* Task directions *
Leave out the images and transcribe the entries below word for word.

* Available data *
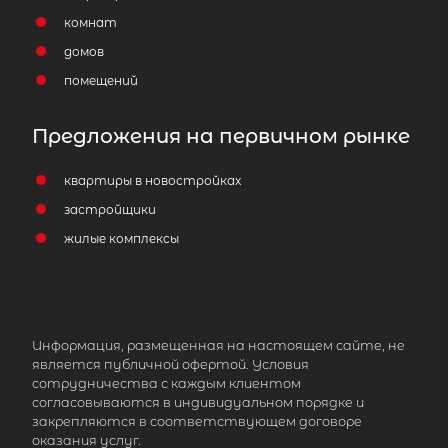
комнат
домов
помещений
Предложения на первичном рынке
квартиры в новостройках
застройщики
жилые комплексы
Информация, размещенная на настоящем сайте, не
является публичной офертой. Условия
сотрудничества с каждым клиентом
согласовываются в индивидуальном порядке и
2
Жилой дом площадью 67 м
, ЛО,
закрепляются в соответствующем договоре
Всеволожский р-н, Пять Холмов дн
оказания услуг.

* Solved exercise *
комнат
домов
помещений
Предложения на первичном рынке
квартиры в новостройках
застройщики
жилые комплексы
Информация, размещенная на настоящем сайте, не
является публичной офертой. Условия
сотрудничества с каждым клиентом
согласовываются в индивидуальном порядке и
2
Жилой дом площадью 67 м
, ЛО,
закрепляются в соответствующем договоре
Всеволожский р-н, Пять Холмов дн
оказания услуг.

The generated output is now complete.